3. The Loss-Based Philosophy

Loss-based congestion control algorithms operate on a simple premise: if there is no packet loss, increase the sending rate; if loss occurs, assume capacity has been exceeded and back off. CUBIC follows this principle, using a cubic function to grow cwnd after a loss event, which allows for efficient bandwidth utilization. However, this logic relies on assumptions that may not hold in all scenarios, such as when the connection is application-limited or when the network experiences high jitter.

4. The Mysterious Test Failure

The investigation began when Cloudflare’s ingress proxy integration test pipeline started failing unexpectedly. In tests where CUBIC faced heavy packet loss early in the connection, the system failed to recover 61% of the time. Recovery after congestion collapse is a rare but critical regime—it’s exactly what a congestion controller is designed to handle. Most tests focus on steady-state behavior, so this corner case had been overlooked, leaving the bug hidden in production-like scenarios.

5. Pinpointing the Root Cause

Engineers discovered that after a congestion collapse, CUBIC’s cwnd became permanently pinned at its minimum value. Normally, the algorithm should gradually increase cwnd as acknowledgments arrive, but here it never recovered. The cause was traced to how CUBIC handled the app-limited exclusion—a condition where the sender hasn’t fully utilized the window. A recent Linux kernel patch intended to align CUBIC with RFC 9438 §4.2-12 inadvertently created this bug in certain edge cases.

6. The Linux Kernel Optimization

The patch aimed to improve CUBIC’s behavior when the sender is application-limited, i.e., when it doesn’t have enough data to fill the cwnd. In such cases, the algorithm should not increase cwnd, to avoid over-optimistic growth. The Linux kernel change introduced a check that prevented cwnd growth during app-limited periods. While correct for TCP, this check failed when ported to QUIC, because QUIC’s pacing and acknowledgment semantics differ from TCP’s, leading to the permanent stall.

9 Crucial Insights into a CUBIC Congestion Control Bug in QUIC
Source: blog.cloudflare.com

7. Porting to QUIC: Unexpected Consequences

When Cloudflare ported the Linux kernel patch to their QUIC library, quiche, the subtle differences between TCP and QUIC surfaced. QUIC uses a different approach for retransmissions and acknowledgments, which meant the app-limited check was triggered far more frequently than intended. Instead of being a rare condition, it became the default after a loss event, preventing cwnd from ever growing again. The bug was invisible in throughput dashboards but devastating for connections that experienced early loss.

8. The Elegant One-Line Fix

The solution was surprisingly simple: removing a single condition that forced cwnd to stay constant during app-limited phases. By eliminating this check, CUBIC reverted to its original behavior for QUIC, allowing cwnd to increase even when the sender was app-limited after a loss. This one-line fix restored proper recovery and eliminated the 61% test failure rate. The fix was thoroughly validated and deployed, highlighting how minor changes in protocol implementations can have outsized effects.

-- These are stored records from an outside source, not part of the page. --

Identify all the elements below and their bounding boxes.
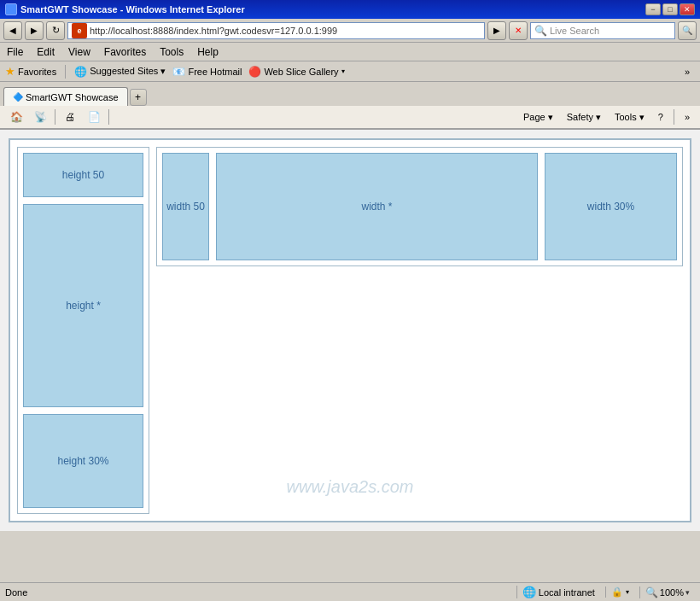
search-placeholder: Live Search [550,26,599,36]
webslice-label: Web Slice Gallery [264,67,338,77]
menu-help[interactable]: Help [197,46,219,58]
back-button[interactable]: ◀ [3,21,22,40]
menu-bar: File Edit View Favorites Tools Help [0,43,700,61]
menu-favorites[interactable]: Favorites [104,46,146,58]
cell-height-star-label: height * [66,300,101,312]
left-column: height 50 height * height 30% [17,147,149,514]
suggested-icon: 🌐 [74,66,87,78]
cell-height-50-label: height 50 [62,169,104,181]
window-controls: − □ ✕ [645,3,695,15]
ie-toolbar: 🏠 📡 🖨 📄 Page ▾ Safety ▾ Tools ▾ ? » [0,106,700,130]
address-bar: ◀ ▶ ↻ e http://localhost:8888/index.html… [0,19,700,43]
cell-width-30pct-label: width 30% [587,201,634,213]
rss-button[interactable]: 📡 [29,107,51,127]
tab-bar: 🔷 SmartGWT Showcase + [0,82,700,106]
free-hotmail[interactable]: 📧 Free Hotmail [172,66,242,78]
cell-height-star: height * [23,204,143,407]
favorites-star-icon: ★ [5,65,15,78]
refresh-button[interactable]: ↻ [46,21,65,40]
tab-toolbar-area: 🔷 SmartGWT Showcase + 🏠 📡 🖨 📄 Page ▾ Saf… [0,82,700,130]
favorites-label: Favorites [18,67,56,77]
sgwt-container: height 50 height * height 30% width 50 w… [0,130,700,531]
tab-icon: 🔷 [13,92,23,102]
cell-height-30pct-label: height 30% [57,455,108,467]
toolbar-right: Page ▾ Safety ▾ Tools ▾ ? » [518,109,695,125]
top-row: width 50 width * width 30% [156,147,683,266]
hotmail-icon: 📧 [172,66,185,78]
refresh-stop-button[interactable]: ✕ [509,21,528,40]
title-bar: SmartGWT Showcase - Windows Internet Exp… [0,0,700,19]
page-setup-button[interactable]: 📄 [83,107,105,127]
cell-width-star-label: width * [361,201,392,213]
tools-menu-button[interactable]: Tools ▾ [610,109,650,125]
minimize-button[interactable]: − [645,3,661,15]
webslice-icon: 🔴 [248,66,261,78]
window-title: SmartGWT Showcase - Windows Internet Exp… [20,4,245,15]
maximize-button[interactable]: □ [662,3,678,15]
page-icon: e [72,23,87,38]
safety-menu-button[interactable]: Safety ▾ [562,109,606,125]
cell-width-50: width 50 [162,153,209,260]
address-field[interactable]: e http://localhost:8888/index.html?gwt.c… [67,22,485,39]
browser-content: height 50 height * height 30% width 50 w… [0,130,700,531]
right-area: width 50 width * width 30% [156,147,683,514]
tab-smartgwt[interactable]: 🔷 SmartGWT Showcase [3,87,128,106]
extend-tools-button[interactable]: » [680,109,695,125]
favorites-button[interactable]: ★ Favorites [5,65,56,78]
toolbar-sep-2 [108,109,109,125]
favorites-bar: ★ Favorites 🌐 Suggested Sites ▾ 📧 Free H… [0,61,700,82]
new-tab-button[interactable]: + [130,89,147,106]
search-field[interactable]: 🔍 Live Search [530,22,675,39]
menu-view[interactable]: View [68,46,90,58]
web-slice-gallery[interactable]: 🔴 Web Slice Gallery ▾ [248,66,344,78]
toolbar-sep-1 [55,109,55,125]
toolbar-sep-3 [674,109,674,125]
sgwt-panel: height 50 height * height 30% width 50 w… [9,138,691,522]
print-button[interactable]: 🖨 [59,107,81,127]
app-icon [5,3,17,15]
toolbar-left: 🏠 📡 🖨 📄 [5,107,111,127]
cell-width-star: width * [216,153,538,260]
menu-tools[interactable]: Tools [160,46,184,58]
menu-file[interactable]: File [7,46,23,58]
fav-separator-1 [65,65,66,79]
suggested-sites[interactable]: 🌐 Suggested Sites ▾ [74,66,166,78]
cell-width-30pct: width 30% [545,153,677,260]
forward-button[interactable]: ▶ [25,21,44,40]
cell-height-50: height 50 [23,153,143,197]
extend-toolbar-button[interactable]: » [680,65,695,79]
hotmail-label: Free Hotmail [188,67,242,77]
search-icon: 🔍 [534,25,547,37]
tab-label: SmartGWT Showcase [26,92,119,102]
page-menu-button[interactable]: Page ▾ [518,109,558,125]
go-button[interactable]: ▶ [487,21,506,40]
webslice-arrow-icon: ▾ [341,67,345,75]
cell-height-30pct: height 30% [23,414,143,508]
menu-edit[interactable]: Edit [37,46,55,58]
url-text: http://localhost:8888/index.html?gwt.cod… [90,26,337,36]
suggested-label: Suggested Sites ▾ [90,66,166,77]
search-button[interactable]: 🔍 [678,21,697,40]
help-button[interactable]: ? [653,109,668,125]
close-button[interactable]: ✕ [680,3,695,15]
home-button[interactable]: 🏠 [5,107,27,127]
cell-width-50-label: width 50 [166,201,205,213]
title-bar-left: SmartGWT Showcase - Windows Internet Exp… [5,3,245,15]
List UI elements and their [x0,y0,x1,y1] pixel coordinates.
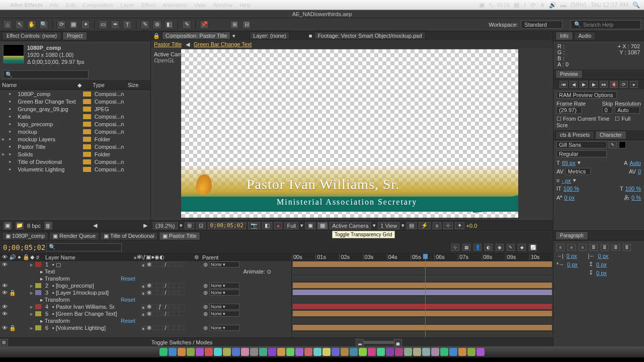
tab-preview[interactable]: Preview [555,70,583,78]
playhead[interactable] [425,254,426,337]
color-icon[interactable]: ● [274,222,283,229]
project-item[interactable]: ▪Grunge_gray_09.jpgJPEG [0,105,150,113]
clone-tool-icon[interactable]: ⊛ [152,20,162,29]
dock-app-icon[interactable] [359,348,367,356]
timeline-tab[interactable]: ▣ Render Queue [49,232,99,240]
dock-app-icon[interactable] [259,348,267,356]
help-search-input[interactable]: 🔍 Search Help [571,20,641,29]
tab-effect-controls[interactable]: Effect Controls: (none) [2,32,61,40]
indent-left-input[interactable]: 0 px [567,253,577,259]
justify-center-icon[interactable]: ≣ [601,244,609,251]
eraser-tool-icon[interactable]: ◧ [165,20,174,29]
dock-app-icon[interactable] [449,348,457,356]
property-track[interactable] [292,268,553,275]
loop-icon[interactable]: ⟳ [620,81,628,88]
layer-property-row[interactable]: ▸ TextAnimate: ⊙ [0,268,291,275]
prev-frame-icon[interactable]: ◀ [570,81,578,88]
dock-app-icon[interactable] [295,348,303,356]
ruler-tick[interactable]: 02s [339,254,363,260]
project-item[interactable]: ▪logo_precompComposi...n [0,120,150,128]
timeline-layer-row[interactable]: 👁▸4▪ Pastor Ivan Williams, Sr.⁎✻ƒ/⊚None … [0,303,291,310]
play-icon[interactable]: ▶ [580,81,588,88]
text-tool-icon[interactable]: T [123,20,132,29]
new-folder-icon[interactable]: 📁 [15,221,24,230]
timeline-icon[interactable]: ≡ [433,222,441,229]
tab-project[interactable]: Project [62,32,87,40]
time-machine-icon[interactable]: ⟳ [531,2,536,9]
timeline-search-input[interactable]: 🔍 [46,243,122,251]
zoom-select[interactable]: (39.2%) [153,222,178,229]
tab-layer[interactable]: Layer: (none) [250,32,289,40]
dock-app-icon[interactable] [350,348,358,356]
indent-first-input[interactable]: 0 px [567,261,578,267]
ruler-tick[interactable]: 10s [529,254,553,260]
world-axis-icon[interactable]: ⊟ [242,20,251,29]
project-item[interactable]: ▪Volumetric LightingComposi...n [0,165,150,173]
workspace-select[interactable]: Standard [521,21,562,29]
scroll-left-icon[interactable]: ◀ [93,222,97,229]
tab-audio[interactable]: Audio [574,32,596,40]
tab-footage[interactable]: Footage: Vector Smart Object/mockup.psd [314,32,425,40]
font-style-select[interactable]: Regular [556,150,607,157]
project-item[interactable]: ▸▪mockup LayersFolder [0,135,150,143]
flowchart-icon[interactable]: ⊹ [443,222,453,229]
zoom-slider[interactable] [364,341,394,344]
tab-composition[interactable]: Composition: Pastor Title [162,32,230,40]
bpc-toggle[interactable]: 8 bpc [27,223,41,229]
volume-icon[interactable]: 🔊 [549,2,556,9]
dock-app-icon[interactable] [205,348,213,356]
dock-app-icon[interactable] [332,348,340,356]
menu-animation[interactable]: Animation [163,2,187,8]
spotlight-icon[interactable]: 🔍 [632,2,640,9]
indent-right-input[interactable]: 0 px [598,253,609,259]
justify-right-icon[interactable]: ≣ [612,244,620,251]
timeline-layer-row[interactable]: 👁▸1▪ ▢⁎✻/⊚None ▾ [0,261,291,268]
dock-app-icon[interactable] [304,348,312,356]
leading-input[interactable]: Auto [629,160,641,166]
font-size-input[interactable]: 89 px [562,160,576,166]
ruler-tick[interactable]: 07s [458,254,481,260]
dock-app-icon[interactable] [232,348,240,356]
timeline-layer-row[interactable]: 👁🔒▸6▪ [Volumetric Lighting]⁎✻/⊚None ▾ [0,324,291,331]
puppet-tool-icon[interactable]: 📌 [200,20,209,29]
align-left-icon[interactable]: ≡ [556,244,565,251]
align-right-icon[interactable]: ≡ [579,244,587,251]
roi-icon[interactable]: ▣ [305,222,315,229]
comp-canvas[interactable]: Pastor Ivan Williams, Sr. Ministerial As… [181,49,518,218]
fill-color-swatch[interactable] [619,141,626,148]
property-track[interactable] [292,275,553,282]
dock-app-icon[interactable] [467,348,475,356]
dock-app-icon[interactable] [196,348,204,356]
hand-tool-icon[interactable]: ✋ [27,20,36,29]
align-center-icon[interactable]: ≡ [568,244,576,251]
hscale-input[interactable]: 100 % [625,186,641,192]
dock-app-icon[interactable] [386,348,394,356]
tab-effects-presets[interactable]: cts & Presets [555,131,594,139]
flow-pastor-title[interactable]: Pastor Title [154,41,182,47]
menu-file[interactable]: File [50,2,59,8]
dock-app-icon[interactable] [476,348,485,356]
zoom-out-icon[interactable]: ▂ [356,339,364,346]
project-item[interactable]: ▪Pastor TitleComposi...n [0,143,150,150]
space-before-input[interactable]: 0 px [596,261,607,267]
dock-app-icon[interactable] [431,348,439,356]
menu-window[interactable]: Window [213,2,232,8]
timeline-tab[interactable]: ▣ Pastor Title [159,232,200,240]
camera-select[interactable]: Active Camera [330,222,371,229]
rotate-tool-icon[interactable]: ⟳ [57,20,66,29]
interpret-footage-icon[interactable]: ▣ [3,221,12,230]
roto-tool-icon[interactable]: ✎ [182,20,191,29]
shy-icon[interactable]: 👤 [473,244,481,251]
mac-dock[interactable] [0,346,644,357]
tab-character[interactable]: Character [595,131,626,139]
fast-preview-icon[interactable]: ⚡ [419,222,431,229]
justify-all-icon[interactable]: ≣ [623,244,631,251]
footage-toggle-icon[interactable]: ■ [309,33,312,39]
menu-effect[interactable]: Effect [141,2,155,8]
resolution-select[interactable]: Full [284,222,298,229]
dock-app-icon[interactable] [241,348,249,356]
dock-app-icon[interactable] [458,348,466,356]
layer-track[interactable] [292,324,553,331]
menulet-icon[interactable]: ▣ [479,2,485,9]
layer-track[interactable] [292,261,553,268]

9. Lessons for Congestion Control Design

This bug underscores the importance of testing edge cases—especially recovery after congestion collapse—across different transport protocols. What works for TCP may not directly apply to QUIC due to differences in pacing, acknowledgment handling, and retransmission strategies. It also demonstrates that even well-tested algorithms like CUBIC can harbor subtle bugs that only appear under specific conditions. Future congestion control designs should account for such cross-protocol nuances to ensure robust performance.

In conclusion, the CUBIC bug was a classic example of a well-intentioned optimization causing unintended harm when applied in a new context. The discovery and fix not only improved Cloudflare’s QUIC traffic but also provided valuable insights for the broader networking community. By sharing this story, we hope to encourage more rigorous testing of congestion control in diverse environments, ultimately making the internet more resilient.